If the new R came out in a 6 spd i would have traded my car in for it also it was a big disappointment to me and im sure a lot of other enthusiest. There should be a option of either a DSG or 6 spd 
Sorry im kind of all over the place with this and im sure VWoA isnt listening but oh well just a opinion







http://****************.com/smile/emthup.gif







http://****************.com/smile/emgift.gif


----------



## VLKWGN (Jul 11, 2006)

*Re: Volkswagen Scirocco Studie R (VLKWGN)*

and why cant i say bull sht but i can say ass


----------



## gti dreamn (May 18, 2002)

*Re: Volkswagen Scirocco Studie R (VwguyGTI)*


_Quote, originally posted by *VwguyGTI* »_Looks really good... I as well would be all over it if they made it with awd

why does every "uber" car VW makes/displays have to have AWD (







)
The new 370Z doesn't have AWD, neither does the S2000, Miata, and they seem to do just fine. Granted that is a RWD -> FWD comparison, but AWD is not the end all, be all to making a great car. I guess I could include the Mini Cooper S too.
Yes, I will agree that AWD does provide an advantage to better handling and road grip, but it isn't the only thing that makes a great car great.
Putting a good suspension on the Scirocco with the LSD, would be just as affective as having an AWD set up, yet it would keep weight down leading to other benefits.
VW has put themselves in a pickle with this car.
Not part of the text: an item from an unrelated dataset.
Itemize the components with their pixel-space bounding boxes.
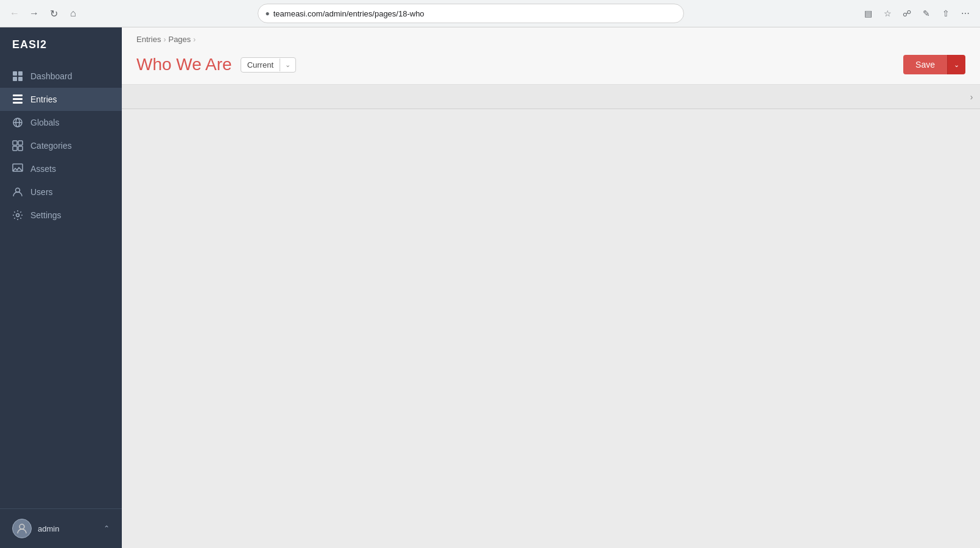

It is supposed to be better than a GTI, but not as good as the R32, and not steal sales from either...but as we can see, that won't be the case.
It seems that VW wants their cake and eat it too, along with some pie.
I guess it is time for hte R36 and forget how it will affect Audi sales. In any case, it seems that VWs are getting more and more expensive and I know for a fact, *that is not what the people want.*




_Modified by gti dreamn at 11:46 AM 12-14-2008_


----------



## vr6gtispeed (Apr 3, 2003)

*Re: Volkswagen Scirocco Studie R (VLKWGN)*

If the Scirocco is in the low to mid $30s, there are a few cars it has to compete with. The new 370Z, G37, 135i, STi, EVO, Audi A3 V6 AWD, Audi TT, Saturn Sky Red Line, Honda S2000, RX-8. All these car are in the $30k to $40k range based on Motor Trend's web site. I hope the Scirocco can hold up to these cars when/if it gets here.


----------



## macosxuser (Jul 26, 2007)

*Re: (Teedubya)*

No AWD would be a deal killer for me at that price. I'd rather go with an A3 2.0T 6 speed. DSG is OK, but I prefer 6 speed.


----------



## patricio (Nov 17, 2004)

I think the new scirocco is a beauty. I had fwd car with 200hp at the wheels and it really is a pain. One of the things that pisses me of is tire wear. With all the power tires wear out very fast...faster if it is a fwd because they loose traction alot more the that other two. However, that being said, there are a lot of race configured fwd cars that do pretty good. Look at the BBTC Seat Leon´s , they do pretty good. also look at the new Focus RS with 300hp and a LSD. That being said, VW IMO is ¨thinking¨and producing a car with sensible performance capable of holding on on the tracks (at its limits) with other awd, rwd, and fwd car with similar or much more powerfull. Hey 1 or 3 seconds in a 1 or 2 min course is not much. Most people like cars for their looks. I love performance, especially when this performance is not lost by wheel spin. But most people prefer that awsome mid range (2000-5000rpms) for overtaking. This is what these car do the best. Plus you have the added looks. Hopefully this E-LSD will reduce the some of the traction issues with the fwd car, this will for sure bring back the balance towards the positive side on the HP/Torque vs Traction debate. If VAG came out with a 240hp CUPRA and Golf GTI 240 with out the LSD why not a 265 Scirocco with the E-LSD? It is probably worth it....
That being said if it were AWD I would take it anytime. In my city it raing 3/4 of the year plus it in the mountains with very steep roads...AWD is all here. In a semi dry area, fwd will do just fine....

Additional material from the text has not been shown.